“Ddl 661 (Modifiche al codice penale in materia di tortura)”. È uno dei punti all’ordine del giorno per la seduta del 27 giugno 2023 della commissione Giustizia del Senato, il giorno dopo la Giornata internazionale per le vittime di tortura e nonostante le immagini scioccanti delle violenze nella questura di Verona da parte delle forze dell’ordine nei confronti di persone arrestate. 
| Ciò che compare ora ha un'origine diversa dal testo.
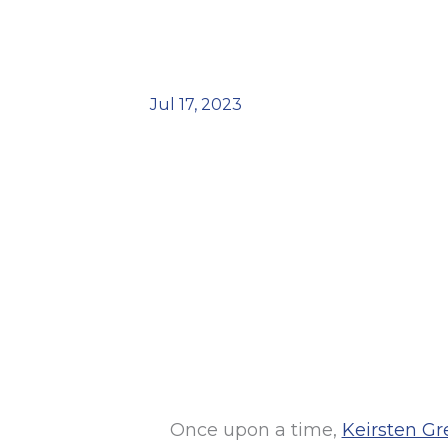
Jul 17, 2023
Once upon a time,
Keirsten Gr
Il reato di tortura è stato introdotto nel codice penale solamente nel 2017 e, come afferma la presidente di Amnesty international Alba Bonetti, “riaprire adesso la discussione è un segnale pessimo, un messaggio in favore dell’impunità”. In Parlamento sono state presentate alcune proposte di modifica alla legge, “in alcuni casi migliorative e in altri peggiorative, se non semplicemente abrogative, la cui approvazione potrebbe fermare i processi e le indagini in corso”. Motivo per il quale Amnesty Italia dice “chiaro e tondo al parlamento e al governo: il reato di tortura non si tocca!”. 
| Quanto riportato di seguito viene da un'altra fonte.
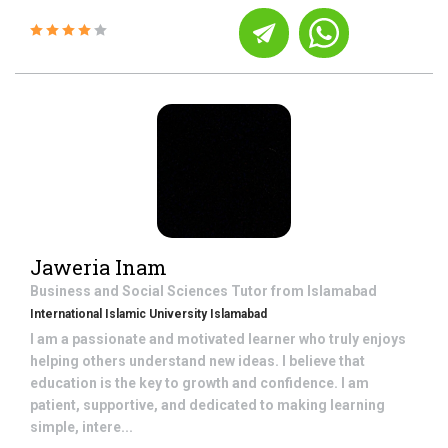
Jaweria Inam
Business and Social Sciences
Tutor from
Islamabad
International Islamic University Islamabad
I am a passionate and motivated learner who truly enjoys
helping others understand new ideas. I believe that
education is the key to growth and confidence. I am
patient, supportive, and dedicated to making learning
simple, intere...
A livello internazionale sappiamo, secondo il recente Rapporto 2022-2023 dell’associazione per i diritti umani, che sono almeno 85 gli Stati in cui è stata usata illegalmente la forza contro i manifestanti, in almeno 47 si sono verificate morti a seguito di torture o maltrattamenti e almeno 79 hanno arrestato arbitrariamente i manifestanti. 

Nella Giornata internazionale per le vittime di tortura, istituita dalle Nazioni Unite per ricordare il giorno in cui nel 1987 entrava in vigore la “Convenzione contro la tortura e altre pene o trattamenti crudeli, inumani o degradanti”, Amnesty International ricorda il proprio impegno nella promozione di un Trattato internazionale che regoli il commercio delle armi meno letali in dotazione delle forze di polizia impegnate in azioni di ordine pubblico.
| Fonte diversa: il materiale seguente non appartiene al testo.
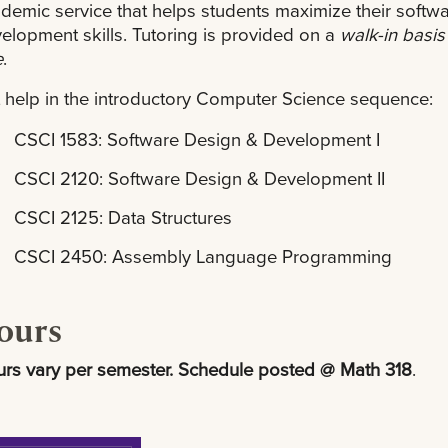
demic service that helps students maximize their softw
elopment skills. Tutoring is provided on a
walk-in basis
e
.
 help in the introductory Computer Science sequence:
CSCI 1583: Software Design & Development I
CSCI 2120: Software Design & Development II
CSCI 2125: Data Structures
CSCI 2450: Assembly Language Programming
ours
rs vary per semester. Schedule posted @ Math 318
.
“Le armi meno letali (come i dispositivi antisommossa, tra i quali manganelli, spray al peperoncino, gas lacrimogeni, granate stordenti, cannoni ad acqua e proiettili di gomma) – scrivono in un comunicato - hanno lo scopo di consentire alle forze di polizia di usare un livello minimo di forza di fronte a un particolare minaccia”.  

Le ricerche dell’associazione hanno evidenziato numerosissimi casi in cui tali dotazioni sono state usate in modo illegale, come veri e propri strumenti di tortura, provocando lesioni gravi e persino la morte di manifestanti o persone in stato di fermo. Attualmente, non esistono normative globali sulla produzione e sul commercio delle armi meno letali, quindi Amnesty conclude: “Chiediamo un Trattato internazionale che vieti la produzione e il commercio di attrezzature, destinate alle forze di polizia, intrinsecamente atte a violare i diritti umani e sottoponga a rigorosi controlli in materia di diritti umani il commercio delle armi meno letali, destinate all’uso della forza in contesti di ordine pubblico o di custodia”.